After a few rainy weeks when we thought Sims Hill was going to turn into an aquatic wonderland, things are finally starting to dry out. The Bristol area received 273mm (nearly 1 foot) of rain in 3 weeks and was officially the wettest April in over 100 years! Needless to say this had a noticeable impact on the growth of plants and the ability to cultivate and tend to veg already planted. On the plus side we have filled our new pond (approx 60,000 litres in 2 days) and have a really good understanding of water movement through the site. The potential to catch and store water is truly epic and we can potentially store enough rain water to irrigate all our soon to be bought poly tunnels.
Our successful grant applications to Bristol Green Capitol and S. Glos mean that we are in a position to invest in two large tunnels (pending planning permission) plus all the fencing and crop protection necessary to grow to the capacity of the field which we estimate to be between 80 – 100 full shares.
Despite the challenges of the climate we have finally caught up with the sowing and planting schedule and now have all our main crop potatoes and onions planted as well as early roots, and summer brassicas. Climbing beans went in last week as well as many hundreds of lettuces, celeriac and sweet corn. Summer and winter squash are still waiting to be planted as the weather is still too chilly at night. Our winter brassicas are just poking their heads out of the compost after being sown last week. They’ll be planted out in 6 -8 weeks. Our main crop roots were sown just in the nick of time before the latest front came in on Tues. In summary our early crops will be a little late to harvest but we are on schedule with the rest of the plan.

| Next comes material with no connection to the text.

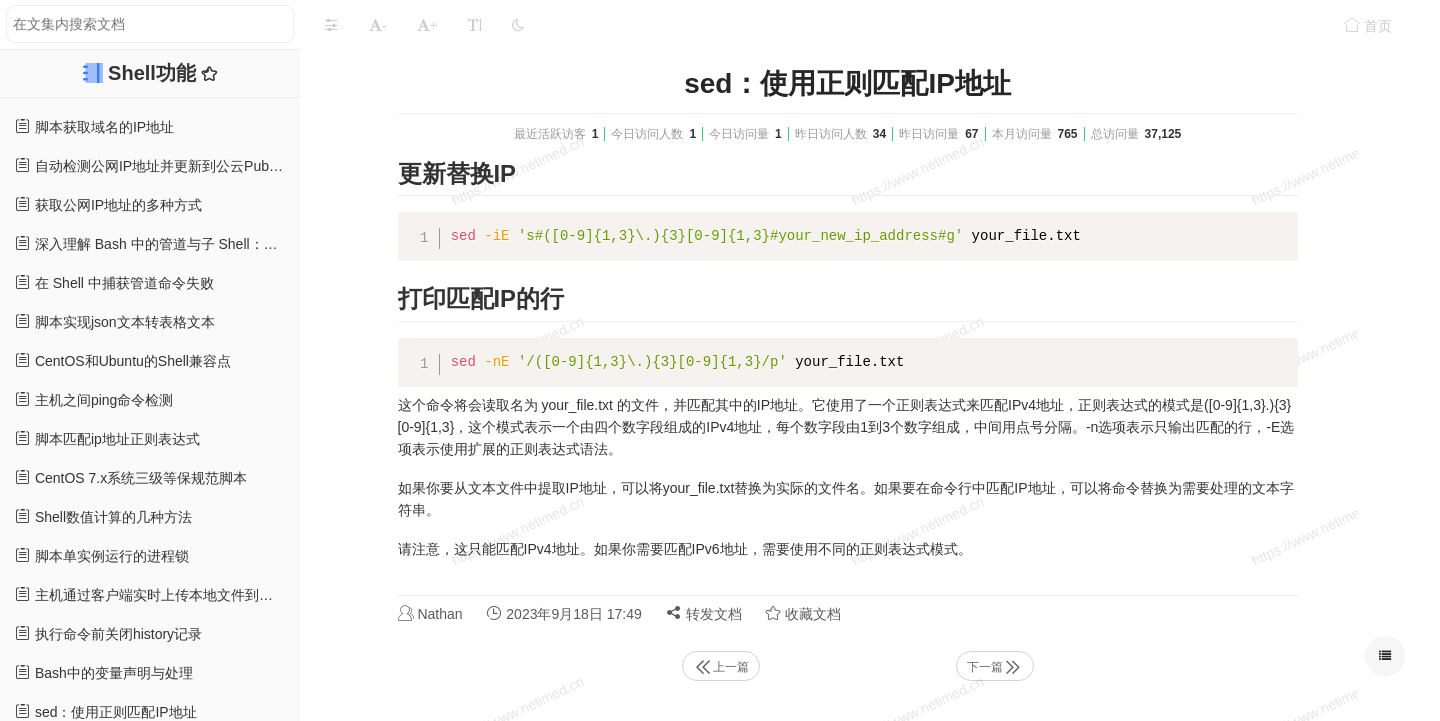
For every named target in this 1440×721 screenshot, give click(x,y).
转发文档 (704, 613)
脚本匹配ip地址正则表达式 (107, 438)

On the other side of the motor way things are decidedly different. We are lucky enough to have access to 7000 foot of green house space where everything is looking great. Luscious chard ready for picking this week, cabbage, carrots and beetroot a few weeks away, broccoli and early onions doing well and climbing beans twisting their way up the canes as we speak. Tomatoes and cucumber are well established but have a few months to go.
Eating seasonally means that some months of the year are lean times for veg production – we are still in this hungry gap where the supply of veg is limited. Stored produce has run out and much of the new season harvest is yet to begin. In the past this would have been a time of fasting and foraging but luckily we have an organic wholesale market in town and can put together a weekly share from mainly British produce. With this in mind it is important to let us know if you can’t collect your share as buying in produce is costly and uncollected shares are wasteful and places undue pressure on the enterprise.
Hope to see you on the Hill this Sat for the Get Growing Trail where the weather will be fantastic!